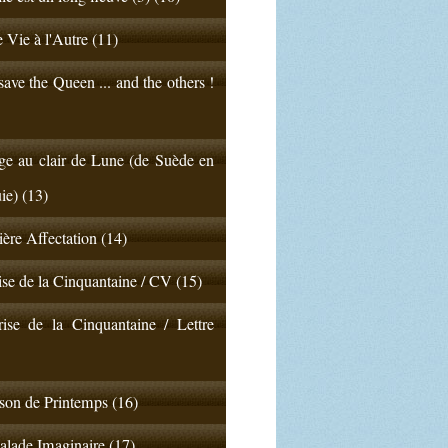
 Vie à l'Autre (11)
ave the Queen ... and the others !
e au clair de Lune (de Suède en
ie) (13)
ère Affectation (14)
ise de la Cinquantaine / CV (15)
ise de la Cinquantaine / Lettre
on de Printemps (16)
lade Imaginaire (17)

------------------------------------------------

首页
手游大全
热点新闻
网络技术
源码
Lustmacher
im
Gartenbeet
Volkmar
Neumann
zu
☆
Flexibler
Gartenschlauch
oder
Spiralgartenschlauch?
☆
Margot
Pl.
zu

------------------------------------------------

» Problem description
Find each line holding the string "Cinquantaine" in the listing above, then copy it.

» Answer box
ise de la Cinquantaine / CV (15)
ise de la Cinquantaine / Lettre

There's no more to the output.